Repeat, exactly as written, all of the entries, but not their pictures.

# [Materials provided]
== == ==

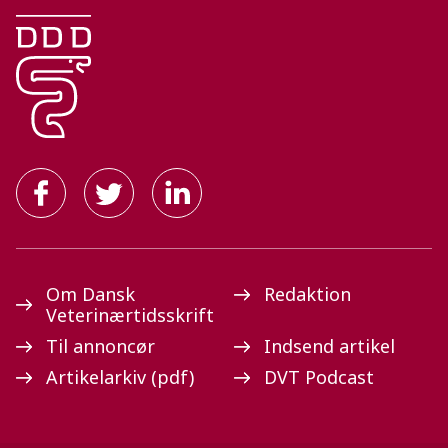
Om Dansk
Redaktion
Veterinærtidsskrift
Til annoncør
Indsend artikel
Artikelarkiv (pdf)
DVT Podcast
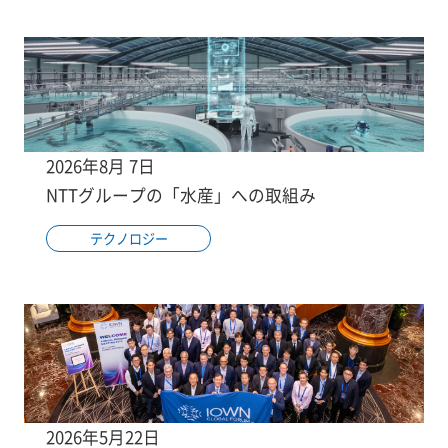
2026年8月 7日
NTTグループの「水産」への取組み
テクノロジー
2026年5月22日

== == ==

# [Solution for this problem]
Om Dansk
Redaktion
Veterinærtidsskrift
Til annoncør
Indsend artikel
Artikelarkiv (pdf)
DVT Podcast
2026年8月 7日
NTTグループの「水産」への取組み
テクノロジー
2026年5月22日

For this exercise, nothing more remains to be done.